Burning Mountain is a unique geological feature in Australia — and worldwide, even. It’s a coal seam that’s been burning underground for approximately 6000 years, and it sits just off the New England Highway north of Scone, NSW. Although there are speculations on how the coal was first lit — perhaps a lightning strike when it was at the surface — no one really knows.

Burning Mountain Reserve, NSW, June 2014
We spend the night at the parking area at the start of the track to the top of Mount Wingen. Other travellers are also camping there for the night — situating themselves around the picnic tables and fireplaces — but although it's free, there's a lot of noise from the highway and it's hard to find a level place to park the bus.

Burning Mountain Reserve, NSW, June 2014
The walk from the carpark to the actual "burning mountain" is probably a bit longer than the advertised 4.6km-return-journey.

Burning Mountain Reserve, NSW, June 2014
A sign recounts the local Indigenous people's story of how Burning Mountain caught alight: "One day, the Gummaroi (or Kamilaroi) people to the north sent a raiding party to Broke to steal Wonnarua women for wives. The Wiradjuri to the west, who were friends of the Wonnarua, told them of the Gummaroi plans. The Wonnarua gathered all of their warriors and sent them to do battle with the Gummaroi. The wives of the Wonnarua warriors waited for their husbands to return. All came back, except one. The wife of that one started to worry. She went up high and sat on top of a rock cliff overlooking the valley to the south to wait for her husband. She waited and waited, but when he did not return she knew that he had died during the battle. She cried until she could cry no more. She could not live without her husband, so she asked Baayami, the great sky god, to kill her. Baayami could not kill her so he turned her to stone. As she was turning to stone she wept tears of fire which rolled down the hillside and set the mountain alight."

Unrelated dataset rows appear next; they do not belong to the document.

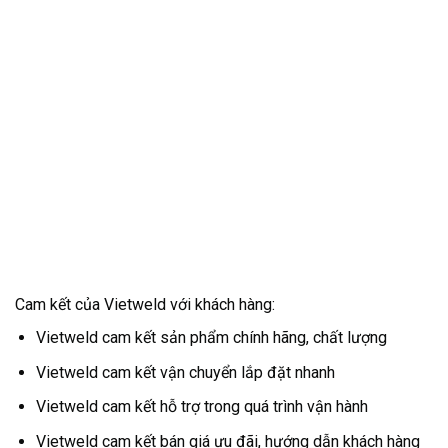
Cam kết của Vietweld với khách hàng:
Vietweld cam kết sản phẩm chính hãng, chất lượng
Vietweld cam kết vận chuyển lắp đặt nhanh
Vietweld cam kết hỗ trợ trong quá trình vận hành
Vietweld cam kết bán giá ưu đãi, hướng dẫn khách hàng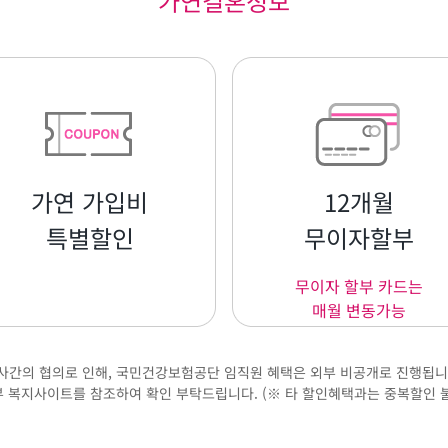
가연결혼정보
가연 가입비
12개월
특별할인
무이자할부
무이자 할부 카드는
매월 변동가능
사간의 협의로 인해, 국민건강보험공단 임직원 혜택은 외부 비공개로 진행됩니
 복지사이트를 참조하여 확인 부탁드립니다. (※ 타 할인혜택과는 중복할인 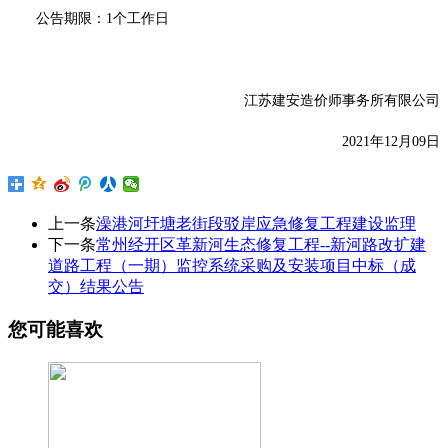
公告期限：
1个工作日
江苏建安造价师事务所有限公司
20
21
年
12
月
09
日
上一条
澡港河圩塘老街段驳岸应急修复工程建设监理
下一条
常州经开区革新河生态修复工程--新河路改扩建
道路工程（一期）监控系统采购及安装项目中标（成
交）结果公告
您可能喜欢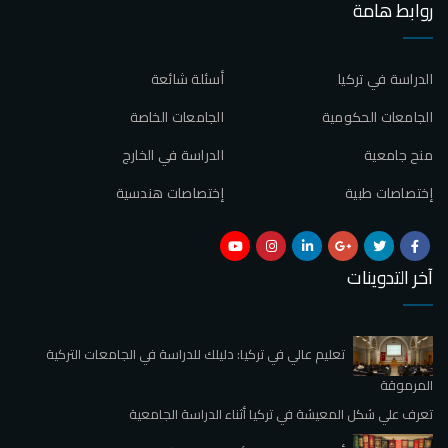
روابط هامة
الدراسة في تركيا
أسئلة شائعة
الجامعات الحكومية
الجامعات الخاصة
منح جامعية
الدراسة في الخارج
إختصاصات طبية
إختصاصات هندسية
آخر التدوينات
تعليم عالي في تركيا: دليلك للدراسة في الجامعات التركية
المرموقة
تعرف علي شكل المعيشة في تركيا أثناء الدراسة الجامعية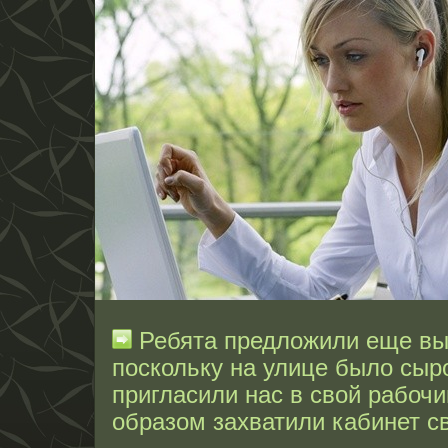
Ребята предложили еще вып
поскольку на улице было сыро
пригласили нас в свой рабочи
образом захватили кабинет с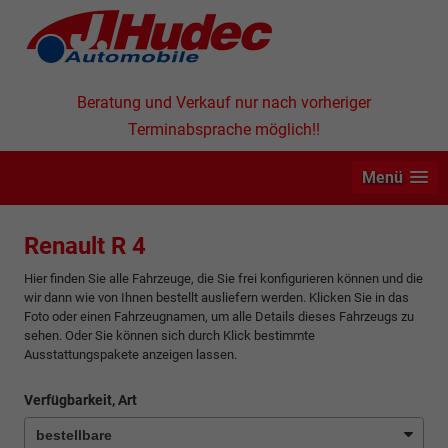
Beratung und Verkauf nur nach vorheriger
Terminabsprache möglich!!
Menü
Renault R 4
Hier finden Sie alle Fahrzeuge, die Sie frei konfigurieren können und die
wir dann wie von Ihnen bestellt ausliefern werden. Klicken Sie in das
Foto oder einen Fahrzeugnamen, um alle Details dieses Fahrzeugs zu
sehen. Oder Sie können sich durch Klick bestimmte
Ausstattungspakete anzeigen lassen.
Verfügbarkeit, Art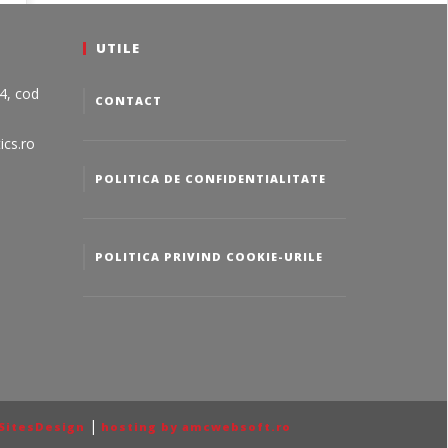
UTILE
24, cod
CONTACT
ics.ro
POLITICA DE CONFIDENTIALITATE
POLITICA PRIVIND COOKIE-URILE
|
SitesDesign
hosting by amcwebsoft.ro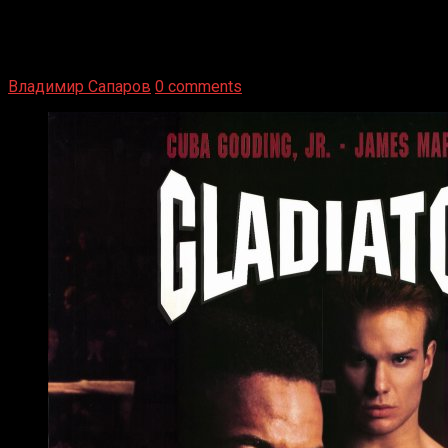
1936 год. Немецкий чемпион Макс Шмеллинг одержал
победу над американским боксером-тяжеловесом Джо
Луисом. Возвратясь на Подробнее
Владимир Сапаров
0 comments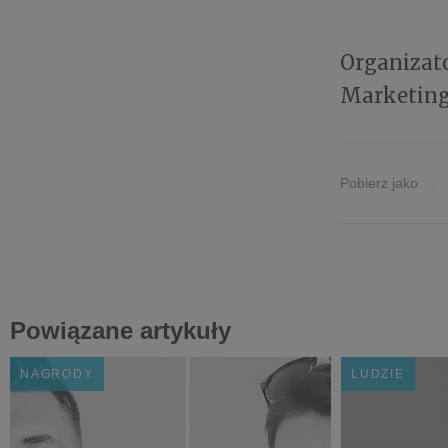
Organizat
Marketing
Pobierz jako
Powiązane artykuły
NAGRODY
LUDZIE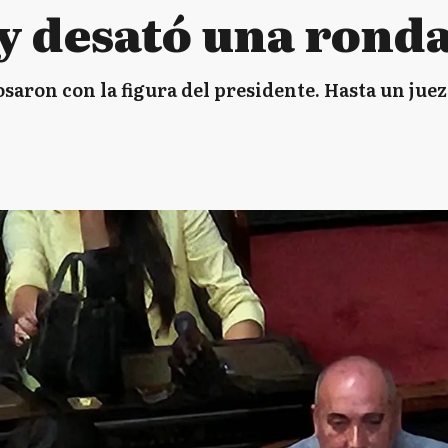
y desató una ronda 
osaron con la figura del presidente. Hasta un juez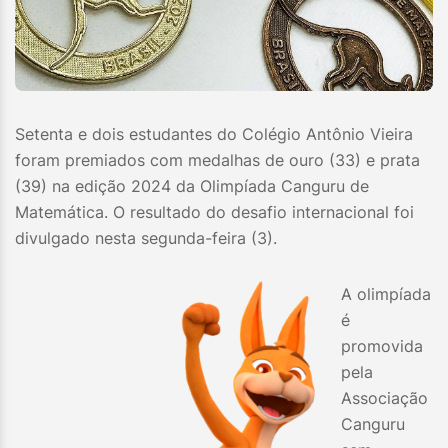
Setenta e dois estudantes do Colégio Antônio Vieira
foram premiados com medalhas de ouro (33) e prata
(39) na edição 2024 da Olimpíada Canguru de
Matemática. O resultado do desafio internacional foi
divulgado nesta segunda-feira (3).
A olimpíada
é
promovida
pela
Associação
Canguru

Walking on the track, Burning Mountain Reserve, NSW, June 2014
It takes our family two hours to complete the 5km. I'm so pleased that we've started tackling long walks again — and without me having to carry anyone!

Walking on the track, Burning Mountain Reserve, NSW, June 2014
Given that we're climbing to the top of a 550-metre mountain, the track is comprised of many low steps and is consequentially much easier on the way back than on the way there!

Walking on the track, Burning Mountain Reserve, NSW, June 2014
Areas where the underground fire has passed through show evidence of being baked from the heat.

Cow's backbone, on the track, Burning Mountain Reserve, NSW, June 2014
The reserve must be used for cattle grazing because we see evidence all along the track — but no live animals. Someone moved this cow's backbone onto an anthill so the bones would be picked clean more quickly.

Prickly pear, June 2014
We start to find evidence of prickly pear along the track. Brioni is intrigued with the story of this invasive weed. It was introduced from Brazil to Australia with the first fleet of European settlers in 1788 and rapidly spread through the eastern states. Prickly pear was brought under control in the 1920s and 1930s with the introduction of cactoblastis caterpillars — arguably the world's most spectacular example of successful weed biological control.

Burning Mountain Reserve, NSW, June 2014
A platform at the top of Mount Wingen provides a view of the baked soils.

Burning Mountain Reserve, NSW, June 2014
At the summit, the dirt has changed to a bright red because of oxidation of iron compounds in the soils. The white is not ash, but a mixture of sinter, alum and sulphur that formed on the surface from the highly acidic gases escaping from the burning seam 30m below.

Burning Mountain Reserve, NSW, June 2014
The site of the burning seam advances one metre each year, and its heat ensures nothing on the surface remains alive.

Burning Mountain Reserve, NSW, June 2014
Aisha and Brioni are intrigued by the heat escaping from small holes in the gorund — although they're not enamoured with the sulphurous odours!

We’ve driven past this feature many times before as we’ve travelled along the New England Highway. I’m so glad that this time we took the opportunity to stop and explore Mount Wingan. The signs along the path provided historical, mystical, scientific and contextual stories for us to discuss as we climbed the summit. I’m also so pleased to learn that a 5-kilometre walk is not too difficult for our family — all it takes to keep the girls happy and walking are some well-timed calorie offerings!

If you’re travelling between Tamworth and Scone, make the stop for the scenic walk and enjoy the unique features and educational lessons of Burning Mountain!